Le batelier

Le lendemain, alors que l'aurore courait dans les champs pour les inonder de lumière, le prince arriva en vue d'un cours d'eau gonflé par les crues. Heureusement pour lui, un bac semblait faire la liaison entre les deux rives. Il s'approcha.
« Bien le bonjour, batelier !
– Le bonjour, fit-il en relevant son chapeau de paille. 'Vous faudrait quoi ?
– Eh bien, traverser avec ma monture, pardi !
– Ça tombe bien, c'est mon boulot.
– Parfait, allons-y alors, qu'attendons-nous ?
– Bé mon paiement ! Je bosse pas gratos, eh.
– Je suis sans le sous car parti en toute hâte sauver ma promise la princesse du royaume d'à côté ! Mais je vous promets que je vous couvrirai d'or dès que possible.
– Ben c'est ballot, ça.

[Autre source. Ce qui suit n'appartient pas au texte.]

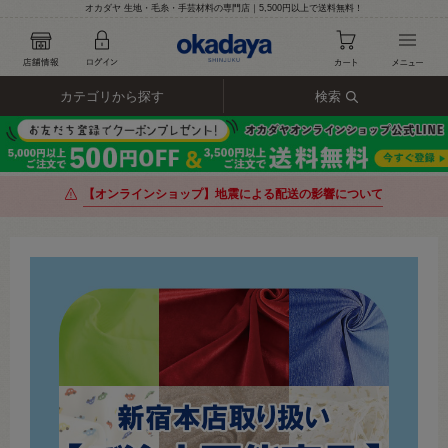
オカダヤ 生地・毛糸・手芸材料の専門店｜5,500円以上で送料無料！
カテゴリから探す
検索
【オンラインショップ】地震による配送の影響について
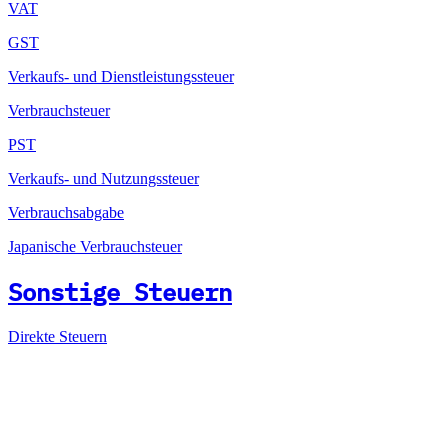
VAT
GST
Verkaufs- und Dienstleistungssteuer
Verbrauchsteuer
PST
Verkaufs- und Nutzungssteuer
Verbrauchsabgabe
Japanische Verbrauchsteuer
Sonstige Steuern
Direkte Steuern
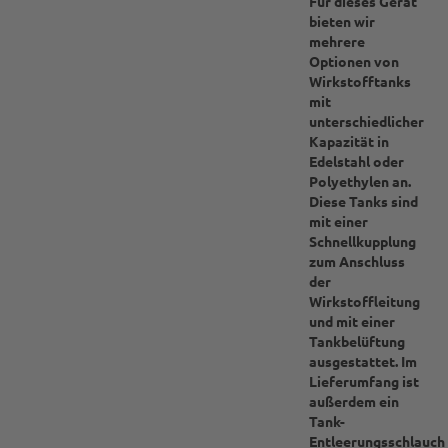
Für dieses Gerät
bieten wir
mehrere
Optionen von
Wirkstofftanks
mit
unterschiedlicher
Kapazität in
Edelstahl oder
Polyethylen an.
Diese Tanks sind
mit einer
Schnellkupplung
zum Anschluss
der
Wirkstoffleitung
und mit einer
Tankbelüftung
ausgestattet. Im
Lieferumfang ist
außerdem ein
Tank-
Entleerungsschlauch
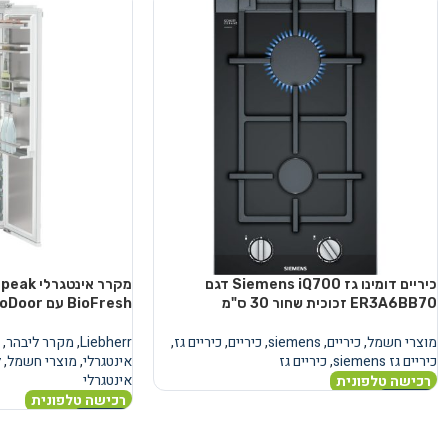
כיריים דומינו גז Siemens iQ700 דגם
מקרר אינ
ER3A6BB70 זכוכית שחור 30 ס"מ
BioFresh עם AutoDoor
מוצרי חשמל
,
כיריים
,
siemens
,
כיריים
,
כיריים גז
,
Liebherr
,
מקרר ליבהר
,
כיריים גז siemens
,
כיריים גז
אינטגרלי
,
מוצרי חשמל
,
ל
אינטגרלי
רכישה טלפונית
רכישה טלפונית
מידע נוסף
מידע נוסף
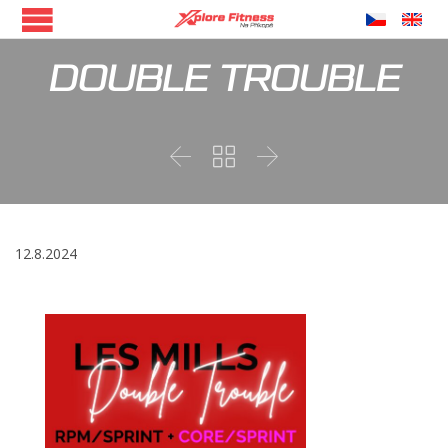
DOUBLE TROUBLE



12.8.2024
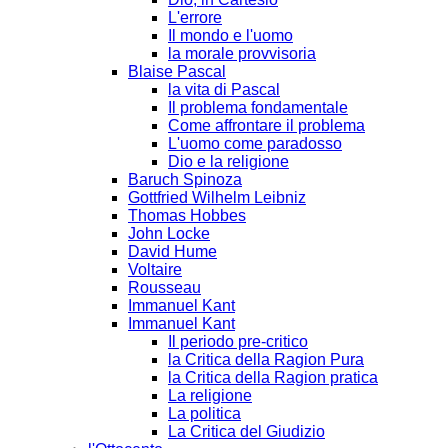
L'errore
Il mondo e l'uomo
la morale provvisoria
Blaise Pascal
la vita di Pascal
Il problema fondamentale
Come affrontare il problema
L'uomo come paradosso
Dio e la religione
Baruch Spinoza
Gottfried Wilhelm Leibniz
Thomas Hobbes
John Locke
David Hume
Voltaire
Rousseau
Immanuel Kant
Immanuel Kant
Il periodo pre-critico
la Critica della Ragion Pura
la Critica della Ragion pratica
La religione
La politica
La Critica del Giudizio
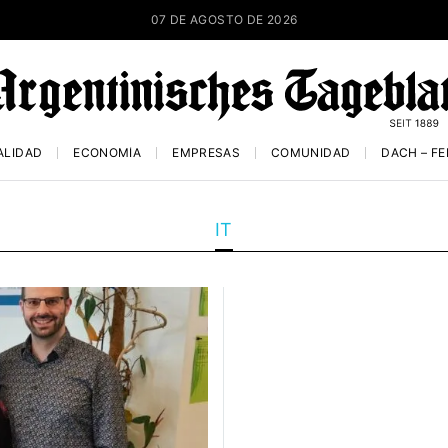
07 DE AGOSTO DE 2026
ALIDAD
ECONOMÍA
EMPRESAS
COMUNIDAD
DACH – F
IT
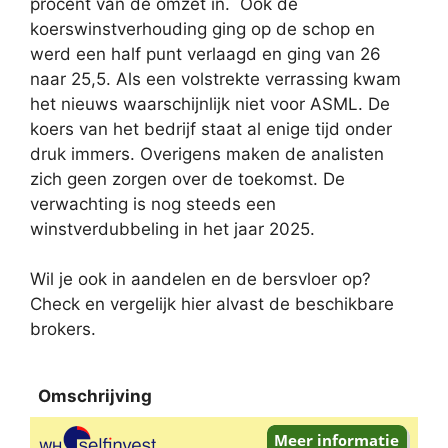
procent van de omzet in. Ook de
koerswinstverhouding ging op de schop en
werd een half punt verlaagd en ging van 26
naar 25,5. Als een volstrekte verrassing kwam
het nieuws waarschijnlijk niet voor ASML. De
koers van het bedrijf staat al enige tijd onder
druk immers. Overigens maken de analisten
zich geen zorgen over de toekomst. De
verwachting is nog steeds een
winstverdubbeling in het jaar 2025.
Wil je ook in aandelen en de bersvloer op?
Check en vergelijk hier alvast de beschikbare
brokers.
Omschrijving
Omschrijving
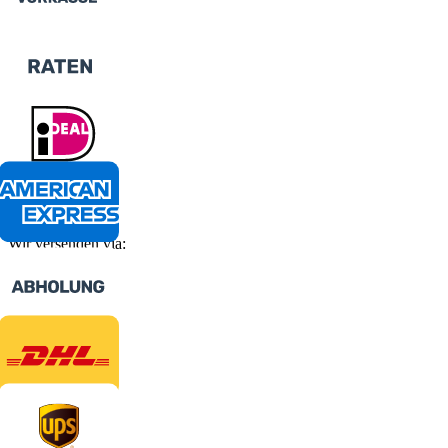
Wir versenden via:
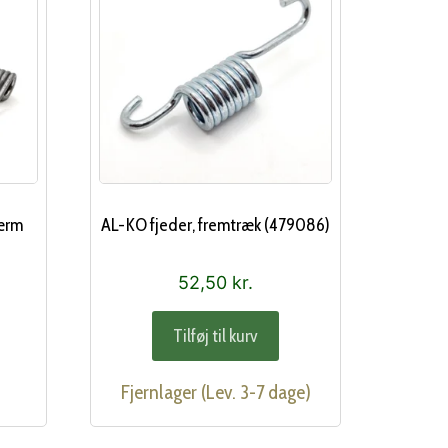
ærm
AL-KO fjeder, fremtræk (479086)
52,50
kr.
Tilføj til kurv
Fjernlager (Lev. 3-7 dage)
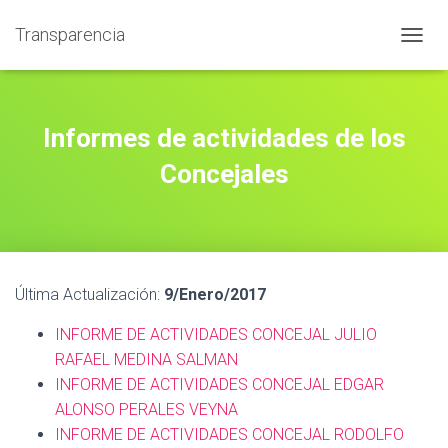
Transparencia
T
O
G
G
L
Informes de actividades de los
E
N
Concejales
A
V
I
G
A
T
Última Actualización:
9/Enero/2017
I
O
INFORME DE ACTIVIDADES CONCEJAL JULIO
N
RAFAEL MEDINA SALMAN
INFORME DE ACTIVIDADES CONCEJAL EDGAR
ALONSO PERALES VEYNA
INFORME DE ACTIVIDADES CONCEJAL RODOLFO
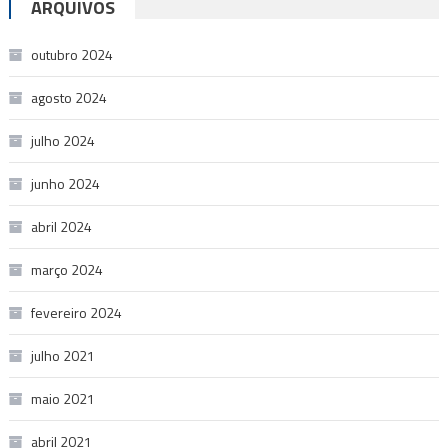
ARQUIVOS
outubro 2024
agosto 2024
julho 2024
junho 2024
abril 2024
março 2024
fevereiro 2024
julho 2021
maio 2021
abril 2021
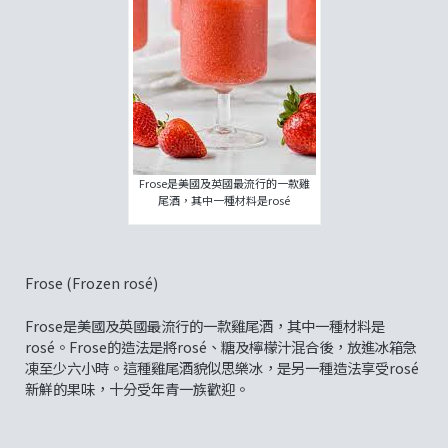
Frose是美國及英國最流行的一款雞
尾酒，其中一種材料是rosé
Frose (Frozen rosé)
Frose是美國及英國最流行的一款雞尾酒，其中一種材料是
rosé。Frose的造法是將rosé、糖及檸檬汁混合後，放進冰箱急
凍至少六小時。這種雞尾酒貌似思樂冰，是另一種造法享受rosé
新鮮的果味，十分受年青一族歡迎。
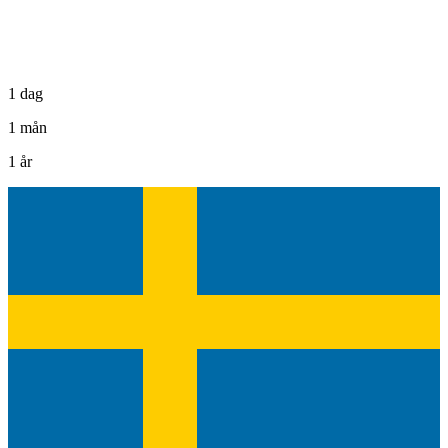
1 dag
1 mån
1 år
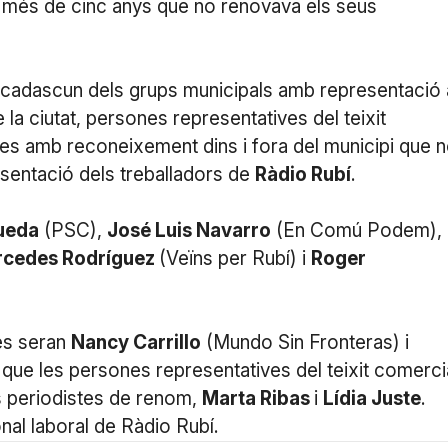
a més de cinc anys que no renovava els seus
 cadascun dels grups municipals amb representació 
 la ciutat, persones representatives del teixit
stes amb reconeixement dins i fora del municipi que 
resentació dels treballadors de
Ràdio Rubí
.
ueda
(PSC),
José Luis Navarro
(En Comú Podem),
cedes Rodríguez
(Veïns per Rubí) i
Roger
ves seran
Nancy Carrillo
(Mundo Sin Fronteras) i
que les persones representatives del teixit comerci
els periodistes de renom,
Marta Ribas
i
Lídia Juste
.
nal laboral de Ràdio Rubí.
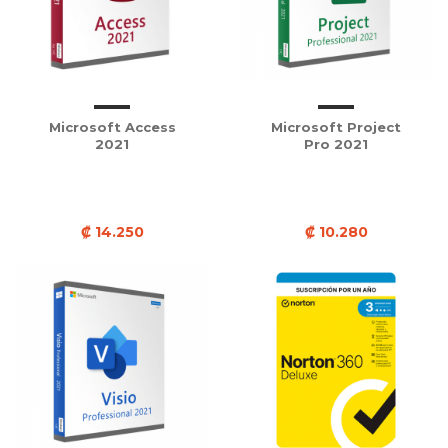
Microsoft Access
Microsoft Project
2021
Pro 2021
₡ 14.250
₡ 10.280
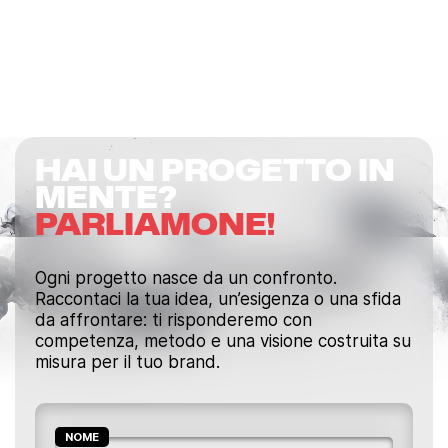
HAI UN PROGETTO IN
MENTE?
PARLIAMONE!
Ogni progetto nasce da un confronto.
Raccontaci la tua idea, un’esigenza o una sfida
da affrontare: ti risponderemo con
competenza, metodo e una visione costruita su
misura per il tuo brand.
NOME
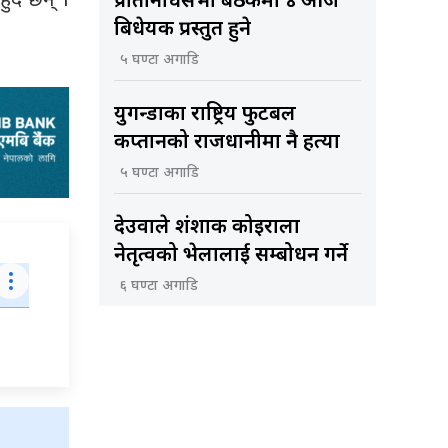
ंदै छन् ।
प्रतिनिधिसभा बैठकमा ४ आज
बिधेयक प्रस्तुत हुने
५ घण्टा अगाडि
युगन्डाका राष्ट्रिय फुटबल
कप्तानको राजधानीमा नै हत्या
५ घण्टा अगाडि
देउवाले शंशाक कोइराला
नेतृत्वको भेलालाई सम्बोधन गर्ने
६ घण्टा अगाडि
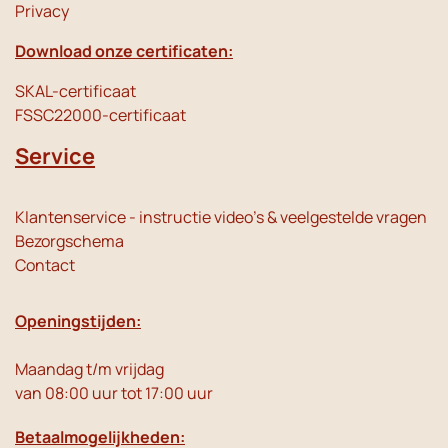
Privacy
Download onze certificaten:
SKAL-certificaat
FSSC22000-certificaat
Service
Klantenservice - instructie video's & veelgestelde vragen
Bezorgschema
Contact
Openingstijden:
Maandag t/m vrijdag
van 08:00 uur tot 17:00 uur
Betaalmogelijkheden:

C'est que moi, j'ai besoin de monnaie sonnante ce soir pour acheter ma pitance.
– Allons, aider à la réussite d'une quête ne vous semble pas assez ?
– Qu'est-ce que ça peut me faire ? Si ça vous va pas, z'avez qu'à aller au pont en amont.
– Et est-il loin ?
– Oh, vu la crue, il doit être répandu sur quelques kilomètres. L'est pas très solide, vous voyez.
– Diantre. »

À court d'idées, le prince prit une expression pensive, et un peu renfrognée. Le batelier, quant à lui, prit son outre et avala quelques goulées. Ce geste sembla donner une idée au prince.
« Puisque vous refusez de me faire passer, je vais vous apprendre plusieurs choses. D'abord que, tout comme être obtus tue – c'est dans le mot –, l'eau bue tue, et puisque qui a bu boira, tu vas mourir, chaque gorgée te rapprochant de ta fin. D'autre part, je vous rappelle que qui dort dîne, ce qui signifie que vous ne dormez pas assez à votre goût. Somnolez donc plus pendant les creux de la journée et vous aurez le ventre moins creux.
– Eh mais c'est un peu saugrenu, mais pas insensé ce que vous m'dites, là.
– Alors, mon bon, je vous saurai gré de nous faire traverser, car je ne pourrais passer à gué avec le courant. Vous aurez tout le temps de vous reposer après, et donc de vous sustenter.
– Soit, faisons ainsi dans ce cas. »

Le courant était fort, mais le batelier connaissait son affaire et, bientôt, le prince posa les sabots de sa monture sur la berge gonflée d'eau. Sans un regard pour l'homme qui s'allongea immédiatement pour s'endormir sur son bac, qui fut aussitôt emporté, il continua son chemin.